I'm using SVMs with linear kernel for sentence classification (binary). My dataset contains many duplicate instances i.e. many sentences in the training set have identical feature vectors. In the trained model, I see a lot of duplicate support vectors, each with a different Lagrange Multiplier (alpha*y) term. For example:
-0.064019597363882741 5660:1 # fcda5cf6-e00b-11e2-ddad-001517e11bd0
-0.00028270965981203044 5660:1 # 67d4d4d2-855c-11e3-f88e-001517e11900
-0.00084391434273911603 5660:1 # 38d53d84-e435-11e2-ddad-001517e11bd0
-0.031641060077848393 5660:1 # 069c2c6e-e8be-11e2-edb1-001517e116e4
-0.0028105012661461251 5660:1 # 623c52e4-e038-11e2-edb1-001517e116e4
-0.00098570725949942428 5660:1 # f67aae78-e020-11e2-5884-001517e11900
For those who are unfamiliar with SVMLight model format, each of the above lines represents a support vector, where:
- 1st term is alpha*y
- key-value pairs ('5660:1') are feature_number:feature_value. So, all the above training instances contain just one feature with value 1.
- Stuff following '#' are comments (instance ids in my case)

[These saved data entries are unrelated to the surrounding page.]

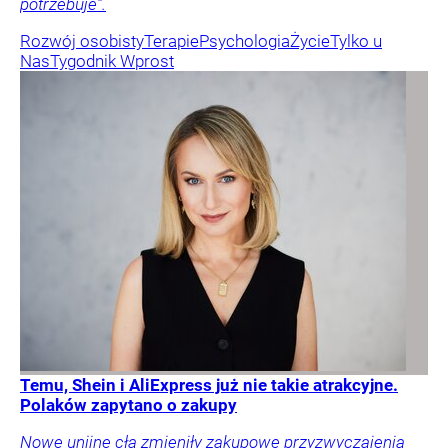
potrzebuje”.
Rozwój osobisty
Terapie
Psychologia
Życie
Tylko u
Nas
Tygodnik Wprost
Temu, Shein i AliExpress już nie takie atrakcyjne.
Polaków zapytano o zakupy
Nowe unijne cła zmieniły zakupowe przyzwyczajenia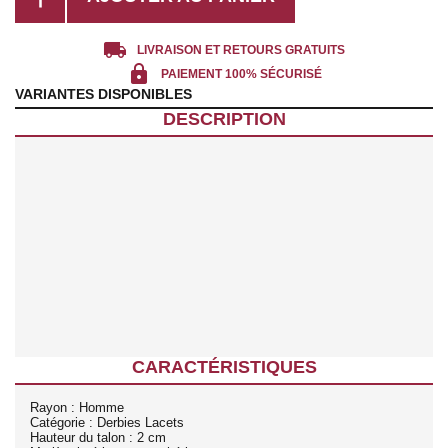
local_shipping
LIVRAISON ET RETOURS GRATUITS
lock
PAIEMENT 100% SÉCURISÉ
VARIANTES DISPONIBLES
DESCRIPTION
CARACTÉRISTIQUES
Rayon : Homme
Catégorie : Derbies Lacets
Hauteur du talon : 2 cm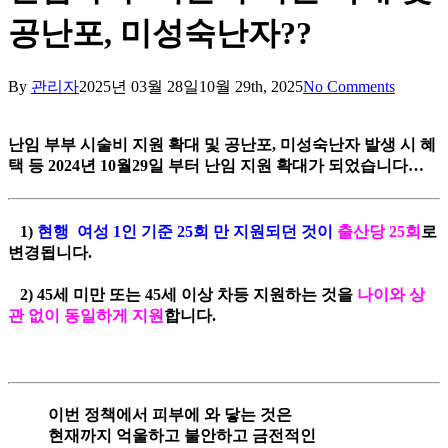
공난포, 미성숙난자??
By
관리자
2025년 03월 28일
10월 29th, 2025
No Comments
난임 부부 시술비 지원 확대 및 공난포, 미성숙난자 발생 시 혜
택 등 2024년 10월29일 부터 난임 지원 확대가 되었습니다…
1)
현행 여성 1인 기준 25회 만 지원되던 것이
출산당 25회
로
변경됩니다.
2) 45세 미만 또는 45세 이상 차등 지원하는 것을
나이와 상
관 없이 동일하게 지원
합니다.
이번 정책에서 피부에 와 닿는 것은
현재까지 억울하고 불안하고 금전적인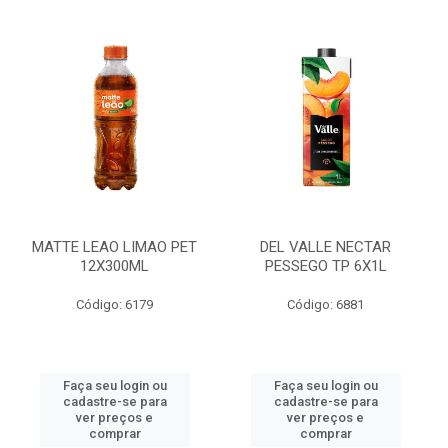
MATTE LEAO LIMAO PET
DEL VALLE NECTAR
12X300ML
PESSEGO TP 6X1L
Código: 6179
Código: 6881
Faça seu login ou
Faça seu login ou
cadastre-se para
cadastre-se para
ver preços e
ver preços e
comprar
comprar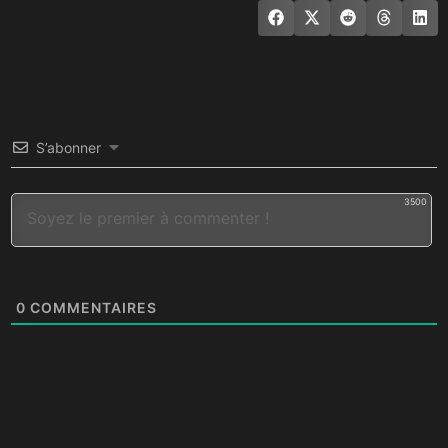
S’abonner
3500
0
COMMENTAIRES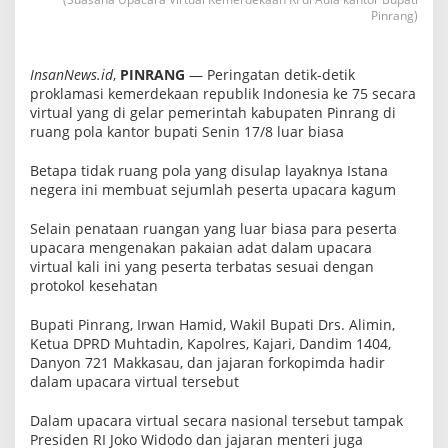
e
Pinrang)
l
a
r
U
InsanNews.id
,
PINRANG
— Peringatan detik-detik
p
proklamasi kemerdekaan republik Indonesia ke 75 secara
a
virtual yang di gelar pemerintah kabupaten Pinrang di
c
a
ruang pola kantor bupati Senin 17/8 luar biasa
r
a
Betapa tidak ruang pola yang disulap layaknya Istana
P
negera ini membuat sejumlah peserta upacara kagum
r
o
k
Selain penataan ruangan yang luar biasa para peserta
l
upacara mengenakan pakaian adat dalam upacara
a
m
virtual kali ini yang peserta terbatas sesuai dengan
a
protokol kesehatan
s
i
Bupati Pinrang, Irwan Hamid, Wakil Bupati Drs. Alimin,
S
e
Ketua DPRD Muhtadin, Kapolres, Kajari, Dandim 1404,
c
Danyon 721 Makkasau, dan jajaran forkopimda hadir
a
dalam upacara virtual tersebut
r
a
V
Dalam upacara virtual secara nasional tersebut tampak
i
Presiden RI Joko Widodo dan jajaran menteri juga
r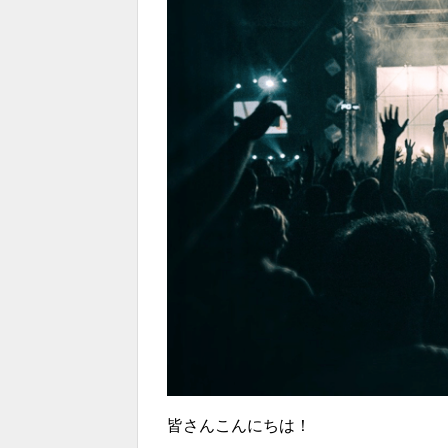
皆さんこんにちは！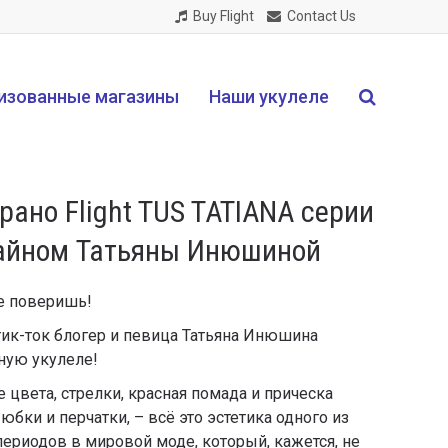
Buy Flight
Contact Us
изованные магазины
Наши укулеле
рано Flight TUS TATIANA серии
изайном Татьяны Инюшиной
не поверишь!
 тик-ток блогер и певица Татьяна Инюшина
ную укулеле!
цвета, стрелки, красная помада и прическа
 юбки и перчатки, – всё это эстетика одного из
ериодов в мировой моде, который, кажется, не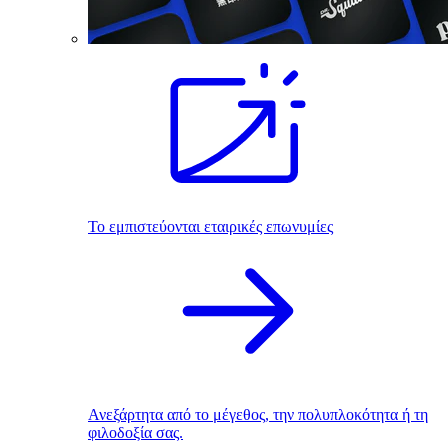
Το εμπιστεύονται εταιρικές επωνυμίες
Ανεξάρτητα από το μέγεθος, την πολυπλοκότητα ή τη
φιλοδοξία σας.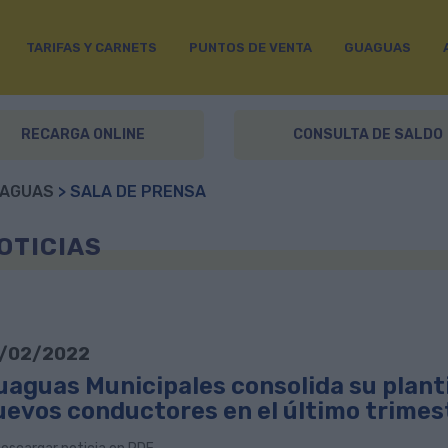
TARIFAS Y CARNETS
PUNTOS DE VENTA
GUAGUAS
RECARGA ONLINE
CONSULTA DE SALDO
AGUAS
> SALA DE PRENSA
OTICIAS
/02/2022
aguas Municipales consolida su plantil
uevos conductores en el último trimes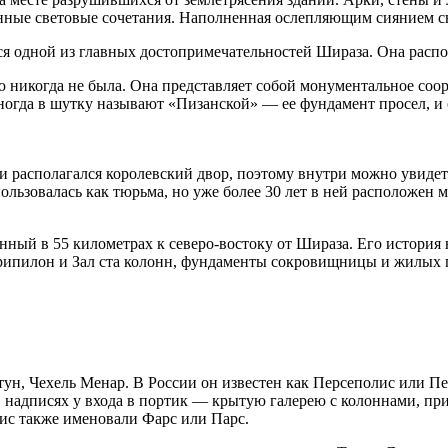
нные световые сочетания. Наполненная ослепляющим сиянием с
тся одной из главных достопримечательностей Шираза. Она распол
стью никогда не была. Она представляет собой монументальное с
да в шутку называют «Пизанской» — ее фундамент просел, и о
сти располагался королевский двор, поэтому внутри можно увид
ользовалась как тюрьма, но уже более 30 лет в ней расположен 
ый в 55 километрах к северо-востоку от Шираза. Его история на
л Трипилон и Зал ста колонн, фундаменты сокровищницы и жилых
ун, Чехель Менар. В России он известен как Персеполис или Пер
 в надписях у входа в портик — крытую галерею с колоннами, п
ис также именовали Фарс или Парс.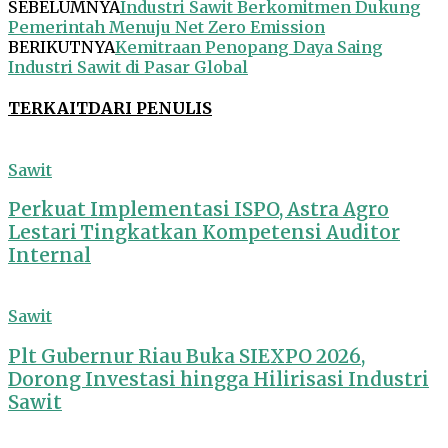
SEBELUMNYA
Industri Sawit Berkomitmen Dukung
Pemerintah Menuju Net Zero Emission
BERIKUTNYA
Kemitraan Penopang Daya Saing
Industri Sawit di Pasar Global
TERKAIT
DARI PENULIS
Sawit
Perkuat Implementasi ISPO, Astra Agro
Lestari Tingkatkan Kompetensi Auditor
Internal
Sawit
Plt Gubernur Riau Buka SIEXPO 2026,
Dorong Investasi hingga Hilirisasi Industri
Sawit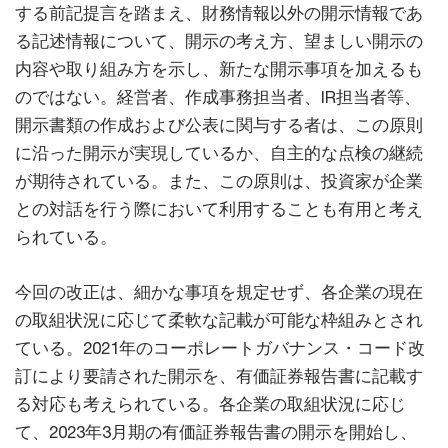
する前記提言を踏まえ、財務情報以外の開示情報であ
る記述情報について、開示の考え方、望ましい開示の
内容や取り組み方を示し、新たな開示事項を加えるも
のではない。経営者、作成事務担当者、IR担当者等、
開示書類の作成および公表に関与する者は、この原則
に沿った開示が実現しているか、自主的な点検の継続
が期待されている。また、この原則は、投資家が企業
との対話を行う際において利用することも有用と考え
られている。
今回の改正は、細かな事項を規定せず、各企業の現在
の取組状況に応じて柔軟な記載が可能な枠組みとされ
ている。2021年のコーポレートガバナンス・コード改
訂により要請された開示を、有価証券報告書に記載す
る対応も考えられている。各企業の取組状況に応じ
て、2023年3月期の有価証券報告書の開示を開始し、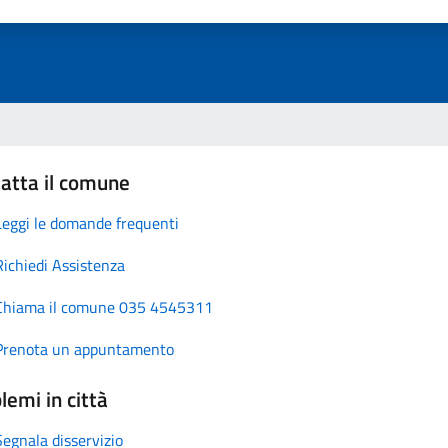
atta il comune
Leggi le domande frequenti
Richiedi Assistenza
Chiama il comune 035 4545311
Prenota un appuntamento
lemi in città
Segnala disservizio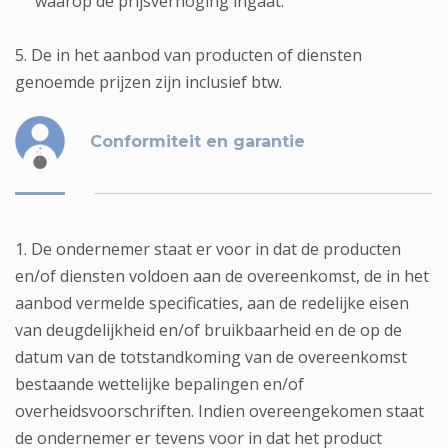
waarop de prijsverhoging ingaat.
5. De in het aanbod van producten of diensten
genoemde prijzen zijn inclusief btw.
Conformiteit en garantie
1. De ondernemer staat er voor in dat de producten
en/of diensten voldoen aan de overeenkomst, de in het
aanbod vermelde specificaties, aan de redelijke eisen
van deugdelijkheid en/of bruikbaarheid en de op de
datum van de totstandkoming van de overeenkomst
bestaande wettelijke bepalingen en/of
overheidsvoorschriften. Indien overeengekomen staat
de ondernemer er tevens voor in dat het product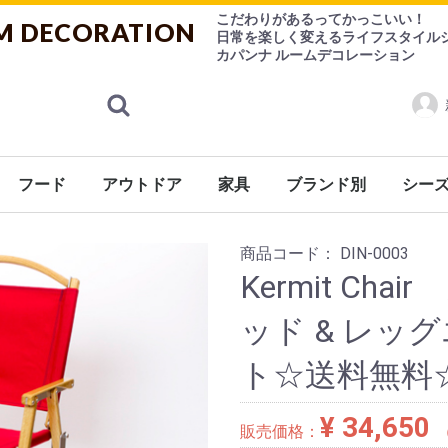
こだわりがあるってかっこいい！
M DECORATION
日常を楽しく変えるライフスタイル
カパンナ ルームデコレーション
フード
アウトドア
家具
ブランド別
シー
ランス
ケア
ケット
シューズ
ョン
係
ン用品
ニング
ェ
ケア用品
ゃ
紅茶
ハーブティー
お菓子
チョコレート
その他
香水
ルームフレグランス
食器
調理器具
デザインシュガー【CANASUC】
チェアー
ソファー
テーブル
キャビネット
ライト
ミラー/フレーム
Burleigh（バーレイ）
CANASUC (カナスック
コーヒー用品/茶器/ティーウェア
バーレイ
eva-solo
その他
シーズ
Ashleigh&Burwood（アシュレ
FOX UMBRELLAS（
商品コード：
DIN-0003
Kermit Ch
ッド & レッ
ト☆送料無料
¥ 34,650
販売価格：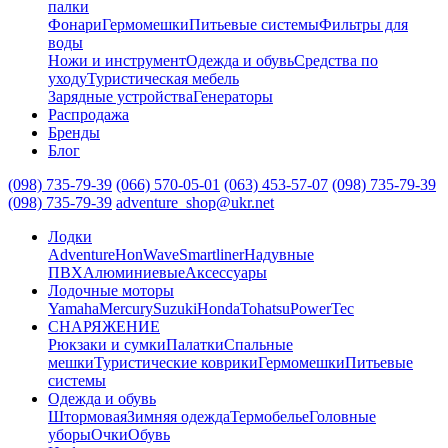
палки
Фонари
Гермомешки
Питьевые системы
Фильтры для
воды
Ножи и инструмент
Одежда и обувь
Средства по
уходу
Туристическая мебель
Зарядные устройства
Генераторы
Распродажа
Бренды
Блог
(098) 735-79-39
(066) 570-05-01
(063) 453-57-07
(098) 735-79-39
(098) 735-79-39
adventure_shop@ukr.net
Лодки
Adventure
HonWave
Smartliner
Надувные
ПВХ
Алюминиевые
Аксессуары
Лодочные моторы
Yamaha
Mercury
Suzuki
Honda
Tohatsu
PowerTec
СНАРЯЖЕНИЕ
Рюкзаки и сумки
Палатки
Спальные
мешки
Туристические коврики
Гермомешки
Питьевые
системы
Одежда и обувь
Штормовая
Зимняя одежда
Термобелье
Головные
уборы
Очки
Обувь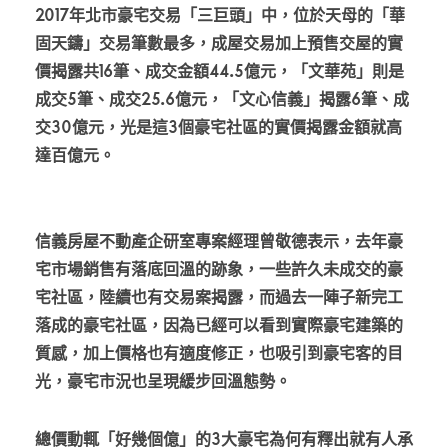
2017年北市豪宅交易「三巨頭」中，位於天母的「華
固天鑄」交易筆數最多，成屋交易加上預售交屋的實
價揭露共16筆、成交金額44.5億元，「文華苑」則是
成交5筆、成交25.6億元，「文心信義」揭露6筆、成
交30億元，光是這3個豪宅社區的實價揭露金額就高
達百億元。
信義房屋不動產企研室專案經理曾敬德表示，去年豪
宅市場銷售有落底回溫的跡象，一些許久未成交的豪
宅社區，陸續也有交易案揭露，而過去一陣子新完工
落成的豪宅社區，因為已經可以看到實際豪宅建築的
質感，加上價格也有適度修正，也吸引到豪宅客的目
光，豪宅市況也呈現緩步回溫態勢。
總價動輒「好幾個億」的3大豪宅為何有釋出就有人承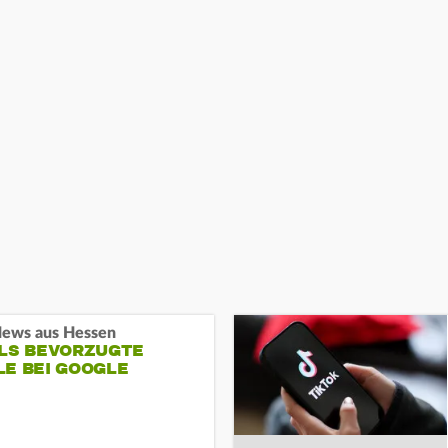
ews aus Hessen
ALS BEVORZUGTE
LE BEI GOOGLE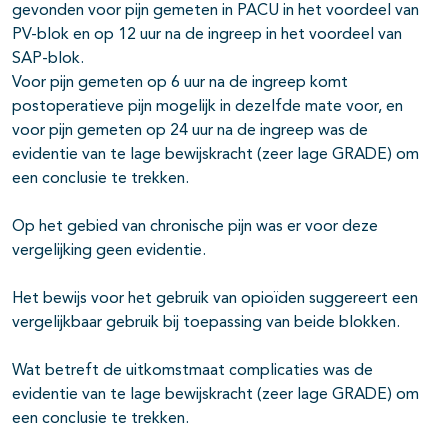
gevonden voor pijn gemeten in PACU in het voordeel van
PV-blok en op 12 uur na de ingreep in het voordeel van
SAP-blok.
Voor pijn gemeten op 6 uur na de ingreep komt
postoperatieve pijn mogelijk in dezelfde mate voor, en
voor pijn gemeten op 24 uur na de ingreep was de
evidentie van te lage bewijskracht (zeer lage GRADE) om
een conclusie te trekken.
Op het gebied van chronische pijn was er voor deze
vergelijking geen evidentie.
Het bewijs voor het gebruik van opioïden suggereert een
vergelijkbaar gebruik bij toepassing van beide blokken.
Wat betreft de uitkomstmaat complicaties was de
evidentie van te lage bewijskracht (zeer lage GRADE) om
een conclusie te trekken.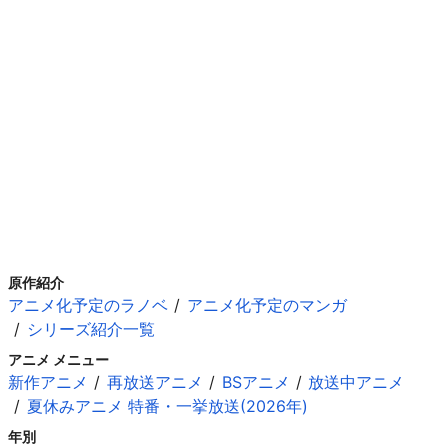
原作紹介
アニメ化予定のラノベ
アニメ化予定のマンガ
シリーズ紹介一覧
アニメ メニュー
新作アニメ
再放送アニメ
BSアニメ
放送中アニメ
夏休みアニメ 特番・一挙放送(2026年)
年別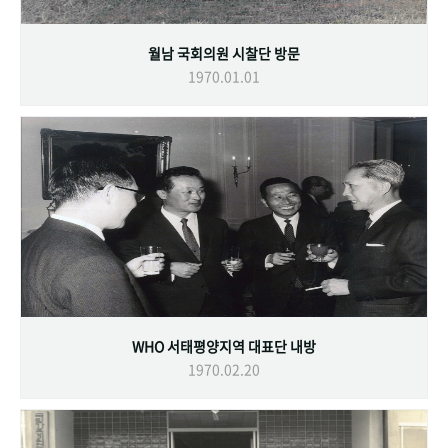
월남 국회의원 시찰단 방문
1970.01.01
WHO 서태평양지역 대표단 내방
1970.02.20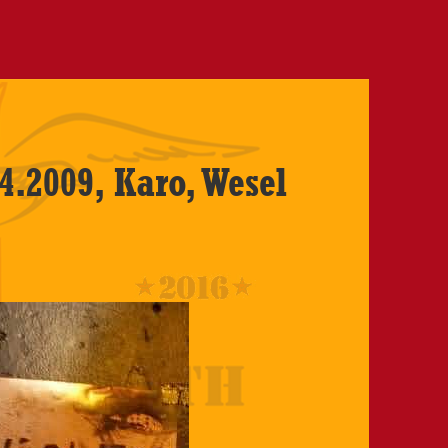
4.2009, Karo, Wesel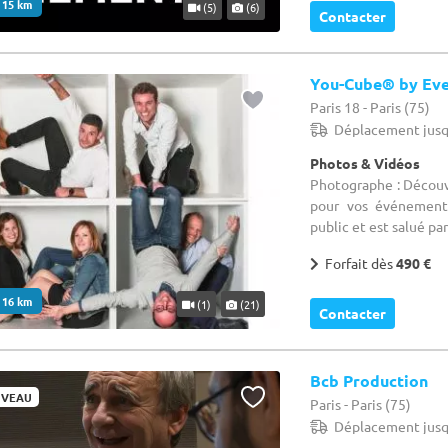
. 15 km
(5)
(6)
Contacter
You-Cube® by Eve
Paris 18 - Paris (75)
Déplacement jusq
Photos & Vidéos
Photographe : Décou
pour vos événemen
public et est salué par 
Forfait dès
490 €
. 16 km
(1)
(21)
Contacter
Bcb Production
VEAU
Paris - Paris (75)
Déplacement jusq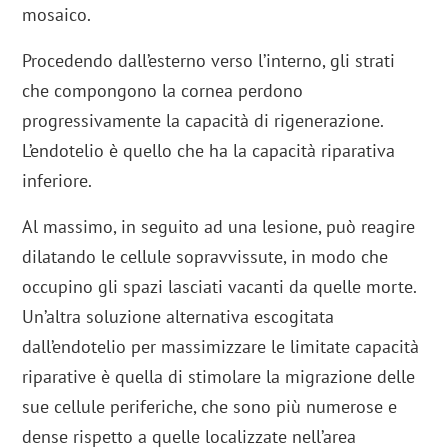
mosaico.
Procedendo dall’esterno verso l’interno, gli strati
che compongono la cornea perdono
progressivamente la capacità di rigenerazione.
L’endotelio è quello che ha la capacità riparativa
inferiore.
Al massimo, in seguito ad una lesione, può reagire
dilatando le cellule sopravvissute, in modo che
occupino gli spazi lasciati vacanti da quelle morte.
Un’altra soluzione alternativa escogitata
dall’endotelio per massimizzare le limitate capacità
riparative è quella di stimolare la migrazione delle
sue cellule periferiche, che sono più numerose e
dense rispetto a quelle localizzate nell’area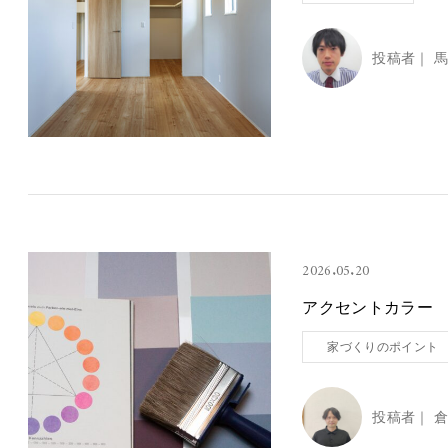
投稿者｜
馬
2026.05.20
アクセントカラー 
家づくりのポイント
投稿者｜
倉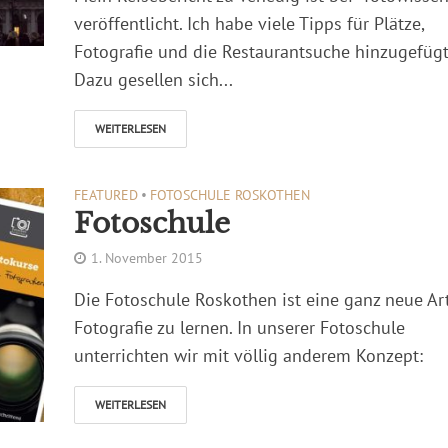
veröffentlicht. Ich habe viele Tipps für Plätze,
Fotografie und die Restaurantsuche hinzugefügt
Dazu gesellen sich...
WEITERLESEN
FEATURED
•
FOTOSCHULE ROSKOTHEN
Fotoschule
1. November 2015
Die Fotoschule Roskothen ist eine ganz neue Ar
Fotografie zu lernen. In unserer Fotoschule
unterrichten wir mit völlig anderem Konzept:
WEITERLESEN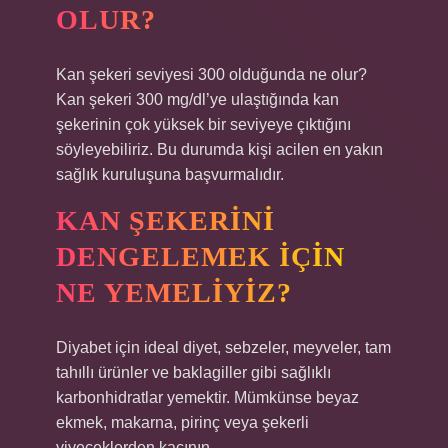
OLUR?
Kan şekeri seviyesi 300 olduğunda ne olur?
Kan şekeri 300 mg/dl’ye ulaştığında kan
şekerinin çok yüksek bir seviyeye çıktığını
söyleyebiliriz. Bu durumda kişi acilen en yakın
sağlık kuruluşuna başvurmalıdır.
KAN ŞEKERINI
DENGELEMEK IÇIN
NE YEMELIYIZ?
Diyabet için ideal diyet, sebzeler, meyveler, tam
tahıllı ürünler ve baklagiller gibi sağlıklı
karbonhidratlar yemektir. Mümkünse beyaz
ekmek, makarna, pirinç veya şekerli
yiyeceklerden kaçının.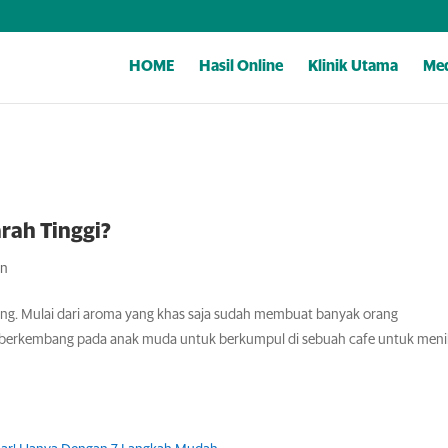
HOME
Hasil Online
Klinik Utama
Med
rah Tinggi?
an
ang. Mulai dari aroma yang khas saja sudah membuat banyak orang
g berkembang pada anak muda untuk berkumpul di sebuah cafe untuk men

Why do the above support vectors have different alpha*y values, even when they have identical feature vectors? Also, why does the model contain multiple SVs with same feature vectors in the first place? I had expected all SVs to have unique feature vectors, although the ones which were duplicated would've had larger alpha value. I agree that training instance duplication might shift the margin if duplicate instances fall within the (soft) margin, but I'm unable to understand why would each duplicate support vector have a different alpha*y value?
Best Answer
Just to expand on Justin's answer, In this case, the Lagrange multipliers are not unique - there are an infinite number of combinations of Lagrange multipliers which are optimal, and produce the exact same performance of the SVM. Because the constraints are linear, the Kuhn-Tucker-Kasrush conditions apply, whether or not any of the constraints are redundant (i.e., not full rank). If you used a different optimization solver, you could get other, still optimal, values of the Lagrange multipliers.